Streaming Responses
Stream responses in real-time for better user experience.
Streaming allows you to receive responses progressively as they are generated, rather than waiting for the complete response. This creates a more responsive user experience, especially for longer outputs.
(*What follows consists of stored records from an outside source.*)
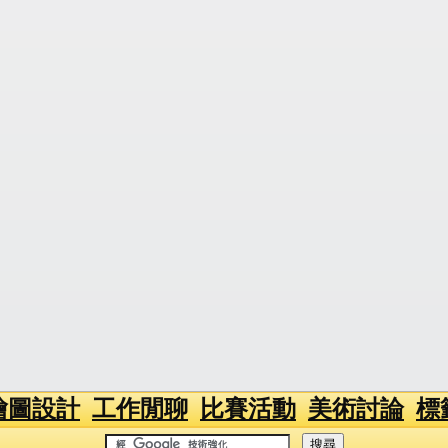
繪圖設計
工作閒聊
比賽活動
美術討論
標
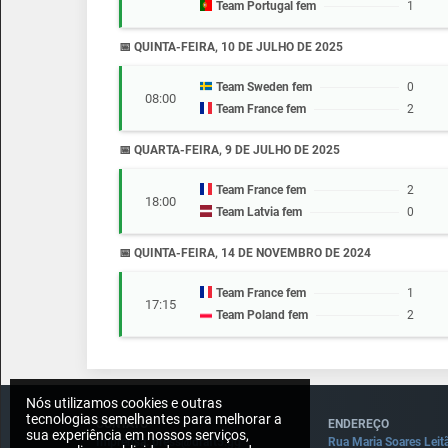
Team Portugal fem
1
📅 QUINTA-FEIRA, 10 DE JULHO DE 2025
Team Sweden fem
0
08:00
Team France fem
2
📅 QUARTA-FEIRA, 9 DE JULHO DE 2025
Team France fem
2
18:00
Team Latvia fem
0
📅 QUINTA-FEIRA, 14 DE NOVEMBRO DE 2024
Team France fem
1
17:15
Team Poland fem
2
Nós utilizamos cookies e outras
tecnologias semelhantes para melhorar a
CONTATO
ENDEREÇO
sua experiência em nossos serviços,
Imprensa: press@draft5.gg
Rua Maria Soares Leit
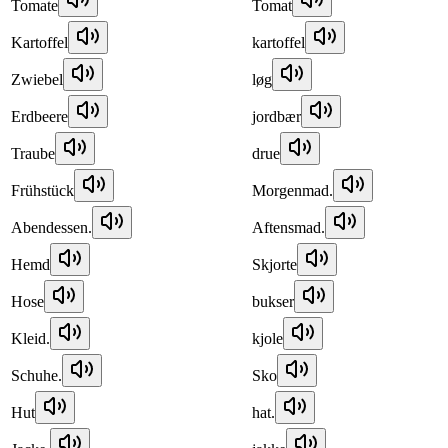
Tomate
Tomat
Kartoffel
kartoffel
Zwiebel
løg
Erdbeere
jordbær
Traube
drue
Frühstück
Morgenmad.
Abendessen.
Aftensmad.
Hemd
Skjorte
Hose
bukser
Kleid.
kjole
Schuhe.
Sko
Hut
hat.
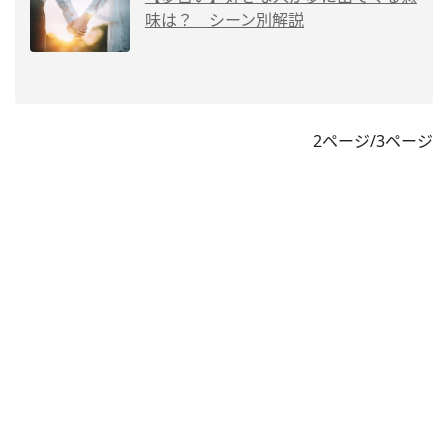
味は？ シーン別解説
2ページ/3ページ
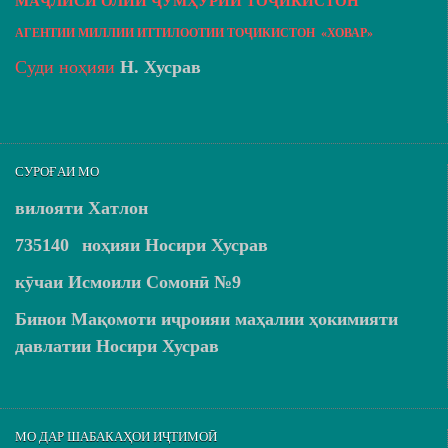
МАҶЛИСИ ОЛИИ ҶУМҲУРИИ ТОҶИКИСТОН
АГЕНТИИ МИЛЛИИ ИТТИЛООТИИ ТОҶИКИСТОН «ХОВАР»
Суди ноҳияи
Н. Хусрав
СУРОҒАИ МО
вилояти Хатлон
735140
ноҳияи Носири Хусрав
кӯчаи Исмоили Сомонӣ №9
Бинои Мақомоти иҷроияи маҳалии ҳокимияти
давлатии Носири Хусрав
МО ДАР ШАБАКАҲОИ ИҶТИМОӢ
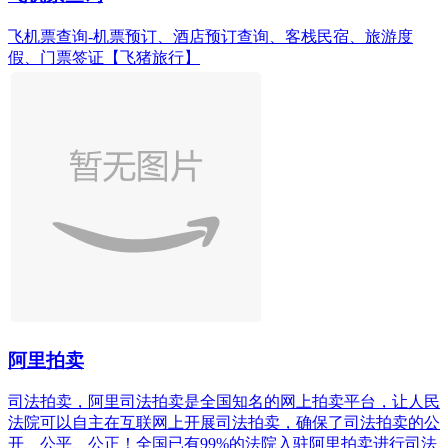
飞机票查询-机票预订、酒店预订查询、客栈民宿、旅游度
假、门票签证【飞猪旅行】
阿里拍卖
司法拍卖，阿里司法拍卖是全国知名的网上拍卖平台，让人民
法院可以自主在互联网上开展司法拍卖，确保了司法拍卖的公
开、公平、公正！全国已有99%的法院入驻阿里拍卖进行司法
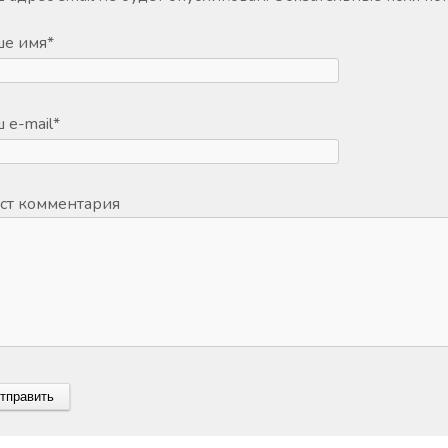
ше имя
*
 e-mail
*
ст комментария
- Faster perceived response time - Users see output immediately
- Better UX for long responses - Progress is visible
- Lower memory usage - Process chunks as they arrive
Basic Streaming
Enable Streaming
Set stream: true in your request
javascript
import ModelPilot from 'modelpilot';
const client = new ModelPilot({
apiKey: process.env.MODELPILOT_API_KEY,
routerId: process.env.MODELPILOT_ROUTER_ID,
});
async function streamResponse() {
const stream = await client.chat.completions.create({
messages: [
{ role: 'user', content: 'Write a short story about a robot' }
],
stream: true,
});
for await (const chunk of stream) {
const content = chunk.choices[0]?.delta?.content || '';
process.stdout.write(content);
}
console.log('\n\nStream complete!');
}
streamResponse();Stream Chunk Format
Chunk Structure
Each chunk follows this format
json
{
"id": "chatcmpl-abc123",
"object": "chat.completion.chunk",
"created": 1677858242,
"model": "gpt-5",
"choices": [
{
"index": 0,
"delta": {
"content": "Hello" // Incremental content
},
"finish_reason": null
}
]
}
// Last chunk includes finish_reason
{
"choices": [
{
"index": 0,
"delta": {},
"finish_reason": "stop"
}
]
}Token Usage Tracking
Get Token Counts in Streaming
Request usage data with stream_options (OpenAI-compatible)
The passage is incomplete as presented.